More cores doesn’t always mean higher performance. Aligning paired end illumina reads to a reference genome can be performed in bowtie2 with multiple cores using the -p option. Other people haven’t found much of a performance gain above 8 cores, but results can differ between systems. Here, I’ll take a look at what seems to work fastest on the cluster I have access to; 4, 8, 16 or 32 cores (anything above 32 will probably take too long to queue on the cluster as it’s usually quite busy).

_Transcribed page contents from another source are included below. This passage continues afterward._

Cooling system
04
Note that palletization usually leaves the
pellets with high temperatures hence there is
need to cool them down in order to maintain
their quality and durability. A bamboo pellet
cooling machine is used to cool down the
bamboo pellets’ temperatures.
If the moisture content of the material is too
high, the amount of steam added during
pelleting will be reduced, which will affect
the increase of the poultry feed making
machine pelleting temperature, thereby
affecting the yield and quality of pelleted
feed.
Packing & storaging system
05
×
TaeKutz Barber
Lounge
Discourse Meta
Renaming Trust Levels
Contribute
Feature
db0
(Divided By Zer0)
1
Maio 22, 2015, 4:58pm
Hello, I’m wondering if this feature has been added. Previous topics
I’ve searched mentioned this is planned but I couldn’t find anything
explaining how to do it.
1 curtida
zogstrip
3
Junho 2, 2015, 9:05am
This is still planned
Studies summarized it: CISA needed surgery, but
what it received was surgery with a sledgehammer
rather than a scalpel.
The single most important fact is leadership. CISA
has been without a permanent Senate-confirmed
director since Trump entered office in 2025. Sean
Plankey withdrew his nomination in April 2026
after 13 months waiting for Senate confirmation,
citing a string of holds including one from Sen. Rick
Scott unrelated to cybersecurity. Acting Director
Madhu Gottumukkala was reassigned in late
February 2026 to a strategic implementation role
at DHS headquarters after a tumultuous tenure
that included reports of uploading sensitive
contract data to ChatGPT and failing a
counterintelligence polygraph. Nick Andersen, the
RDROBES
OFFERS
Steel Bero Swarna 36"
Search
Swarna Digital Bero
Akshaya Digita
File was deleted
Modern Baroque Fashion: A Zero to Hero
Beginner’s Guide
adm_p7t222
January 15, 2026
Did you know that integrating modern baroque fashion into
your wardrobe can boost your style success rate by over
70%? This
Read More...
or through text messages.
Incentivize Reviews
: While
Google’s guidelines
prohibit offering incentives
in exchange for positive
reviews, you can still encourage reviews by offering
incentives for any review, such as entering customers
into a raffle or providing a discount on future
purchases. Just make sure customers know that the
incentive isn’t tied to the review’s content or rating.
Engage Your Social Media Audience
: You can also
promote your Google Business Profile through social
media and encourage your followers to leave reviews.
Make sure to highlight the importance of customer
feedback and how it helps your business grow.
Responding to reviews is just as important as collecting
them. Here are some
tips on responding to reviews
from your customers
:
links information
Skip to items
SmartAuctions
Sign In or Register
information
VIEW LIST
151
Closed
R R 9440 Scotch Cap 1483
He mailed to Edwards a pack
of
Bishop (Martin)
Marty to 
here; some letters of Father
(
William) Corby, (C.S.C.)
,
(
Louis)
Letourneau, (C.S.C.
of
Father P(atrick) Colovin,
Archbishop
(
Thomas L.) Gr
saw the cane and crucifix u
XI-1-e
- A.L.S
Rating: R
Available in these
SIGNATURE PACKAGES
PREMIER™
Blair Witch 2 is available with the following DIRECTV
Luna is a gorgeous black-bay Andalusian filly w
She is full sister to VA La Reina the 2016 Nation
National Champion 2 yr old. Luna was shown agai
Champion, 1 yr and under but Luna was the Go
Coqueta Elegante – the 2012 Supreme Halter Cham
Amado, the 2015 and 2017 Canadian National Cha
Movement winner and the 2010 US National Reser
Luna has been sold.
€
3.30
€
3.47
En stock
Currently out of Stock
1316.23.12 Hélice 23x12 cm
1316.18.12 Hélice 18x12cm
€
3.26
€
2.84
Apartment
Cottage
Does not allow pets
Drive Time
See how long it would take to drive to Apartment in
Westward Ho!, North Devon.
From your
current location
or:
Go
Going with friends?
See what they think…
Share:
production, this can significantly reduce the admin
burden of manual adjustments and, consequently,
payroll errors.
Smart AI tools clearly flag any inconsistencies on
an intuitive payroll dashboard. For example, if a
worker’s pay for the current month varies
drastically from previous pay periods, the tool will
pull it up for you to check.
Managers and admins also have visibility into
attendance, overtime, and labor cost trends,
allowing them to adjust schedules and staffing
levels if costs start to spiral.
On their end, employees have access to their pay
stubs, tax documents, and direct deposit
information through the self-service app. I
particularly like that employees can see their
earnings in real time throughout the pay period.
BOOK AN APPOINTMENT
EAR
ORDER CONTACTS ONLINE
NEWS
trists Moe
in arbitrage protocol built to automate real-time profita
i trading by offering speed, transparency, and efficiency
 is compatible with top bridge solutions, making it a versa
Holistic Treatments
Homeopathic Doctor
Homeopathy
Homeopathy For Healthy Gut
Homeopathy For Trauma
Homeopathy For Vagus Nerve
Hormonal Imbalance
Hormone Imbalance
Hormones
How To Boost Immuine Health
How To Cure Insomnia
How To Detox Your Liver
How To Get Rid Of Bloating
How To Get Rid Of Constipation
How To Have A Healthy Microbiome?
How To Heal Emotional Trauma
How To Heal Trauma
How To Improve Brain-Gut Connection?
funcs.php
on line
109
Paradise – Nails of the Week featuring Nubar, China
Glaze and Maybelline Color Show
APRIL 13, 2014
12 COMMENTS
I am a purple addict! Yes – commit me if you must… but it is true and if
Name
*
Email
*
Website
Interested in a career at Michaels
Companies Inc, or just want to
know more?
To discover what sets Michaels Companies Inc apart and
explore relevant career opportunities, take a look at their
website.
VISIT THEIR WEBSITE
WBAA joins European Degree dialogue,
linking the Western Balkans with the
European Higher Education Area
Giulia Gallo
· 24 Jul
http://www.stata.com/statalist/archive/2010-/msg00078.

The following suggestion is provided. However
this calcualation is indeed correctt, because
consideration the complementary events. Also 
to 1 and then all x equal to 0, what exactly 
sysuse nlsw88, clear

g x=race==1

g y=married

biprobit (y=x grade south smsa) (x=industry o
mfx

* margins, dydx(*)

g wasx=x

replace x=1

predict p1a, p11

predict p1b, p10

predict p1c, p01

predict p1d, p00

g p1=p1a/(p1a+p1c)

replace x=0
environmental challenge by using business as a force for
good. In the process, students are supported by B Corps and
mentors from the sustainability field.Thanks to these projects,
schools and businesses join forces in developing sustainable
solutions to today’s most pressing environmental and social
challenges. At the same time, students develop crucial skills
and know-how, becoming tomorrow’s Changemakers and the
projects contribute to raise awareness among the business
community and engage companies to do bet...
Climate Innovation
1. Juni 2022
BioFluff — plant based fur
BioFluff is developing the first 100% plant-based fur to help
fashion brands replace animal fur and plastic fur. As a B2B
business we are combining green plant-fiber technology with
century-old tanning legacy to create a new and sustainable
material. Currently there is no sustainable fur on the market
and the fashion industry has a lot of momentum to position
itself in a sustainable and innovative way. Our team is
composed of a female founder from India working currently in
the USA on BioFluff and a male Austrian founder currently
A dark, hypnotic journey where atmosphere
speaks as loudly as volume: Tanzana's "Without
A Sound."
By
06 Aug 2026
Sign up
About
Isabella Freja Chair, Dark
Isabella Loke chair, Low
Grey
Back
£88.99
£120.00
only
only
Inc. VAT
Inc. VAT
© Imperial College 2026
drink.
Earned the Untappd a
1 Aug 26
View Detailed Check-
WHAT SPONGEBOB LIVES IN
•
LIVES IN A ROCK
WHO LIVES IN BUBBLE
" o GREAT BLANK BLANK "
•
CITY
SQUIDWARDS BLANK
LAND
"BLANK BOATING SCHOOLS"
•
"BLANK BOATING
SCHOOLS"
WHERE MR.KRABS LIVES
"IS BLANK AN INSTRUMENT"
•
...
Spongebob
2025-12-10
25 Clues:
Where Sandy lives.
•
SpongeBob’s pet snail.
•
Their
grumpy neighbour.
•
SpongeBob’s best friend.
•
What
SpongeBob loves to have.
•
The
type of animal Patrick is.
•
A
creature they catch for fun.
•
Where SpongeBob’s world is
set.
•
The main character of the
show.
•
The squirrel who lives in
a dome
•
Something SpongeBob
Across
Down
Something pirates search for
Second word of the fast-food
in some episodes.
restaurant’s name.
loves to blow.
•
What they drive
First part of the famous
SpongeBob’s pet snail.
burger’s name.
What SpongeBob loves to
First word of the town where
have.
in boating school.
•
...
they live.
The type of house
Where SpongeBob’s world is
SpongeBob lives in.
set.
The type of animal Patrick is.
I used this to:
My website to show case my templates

  1. Start by making a bash script to time and run bowtie2 to align some reads to a reference genome. Paste the following into bowtietest.sh
            #!/bin/bash
            # usage: bowtietest.sh /path/to/RefereceIndexed /path/to/forwardreads.fastq.gz /path/to/reversereads.fastq.gz /path/to/output.sam <number of threads>
    
            reference=$1
            forward=$2
            reverse=$3
            output=$4
            nodes=$5
    
            (time /panhome/shearn/bin/bowtie2-2.2.7/bowtie2 -p $nodes -x $reference -1 $forward -2 $reverse -S $output."$nodes") > "$output"."$nodes"time.log
    
            

    Here, we specify a number of arguments during execution of the script, including nodes/cores. The bowtie2 alignment will be output as usual, alongside a logfile that will tell us how long the alignment took. Note that the reference has already been indexed, and one must specify the location of bowtie2. Make sure to make the script executable with:

            chmod +x bowtietest.sh
            
  2. The cluster I have access to handles job submission with Torque and Maui. So next we can write a PBS script that will allow us to submit multiple jobs that utilize varying numbers of cores. Paste the following into bowtietest.pbs
            #PBS -l walltime=24:00:00
            #PBS -o /path/to/output/log/
            #PBS -e /path/to/error/log/
            /path/to/bowtietest.sh $reference $forward $reverse $output $nodes
            

    Make sure to make the script executable with:

            chmod +x bowtietest.pbs
            
  3. Now we can run bowtietest.pbs a number of times, passing different parameters to the variables we specified. In particular we want to increase the number of cores, trying to keep the total memory quota about the same (at the time I had two .fastq.gz files that were about 24gb each.
            qsub -v forward=/path/to/forwardreads.fastq.gz,reverse=/path/to/reversereads.fastq.gz,reference=/path/to/indexedreference,output=/path/to/reads.sam,nodes=4 -l nodes=1:ppn=4,mem=6gb bowtietest.pbs
            qsub -v forward=/path/to/forwardreads.fastq.gz,reverse=/path/to/reversereads.fastq.gz,reference=/path/to/indexedreference,output=/path/to/reads.sam,nodes=8 -l nodes=1:ppn=8,mem=4gb bowtietest.pbs
            qsub -v forward=/path/to/forwardreads.fastq.gz,reverse=/path/to/reversereads.fastq.gz,reference=/path/to/indexedreference,output=/path/to/reads.sam,nodes=16 -l nodes=1:ppn=16,mem=3gb bowtietest.pbs
            qsub -v forward=/path/to/forwardreads.fastq.gz,reverse=/path/to/reversereads.fastq.gz,reference=/path/to/indexedreference,output=/path/to/reads.sam,nodes=32 -l nodes=1:ppn=32,mem=3gb bowtietest.pbs
            
  4. Once the jobs have finished, there should be four lots of output files in the directory specified. The files for each job should be stamped with the number of cores. For example if we want to know how long the job using 4 cores took we could open reads.sam.4time.log . If we plot all of the results we can see that time is still decreasing even at 32 cores.
    bowtiecal
    Keep in mind that if the cluster is really busy, the queue time for 32 cores may outweigh this improvement and it could be better to go with 16 cores.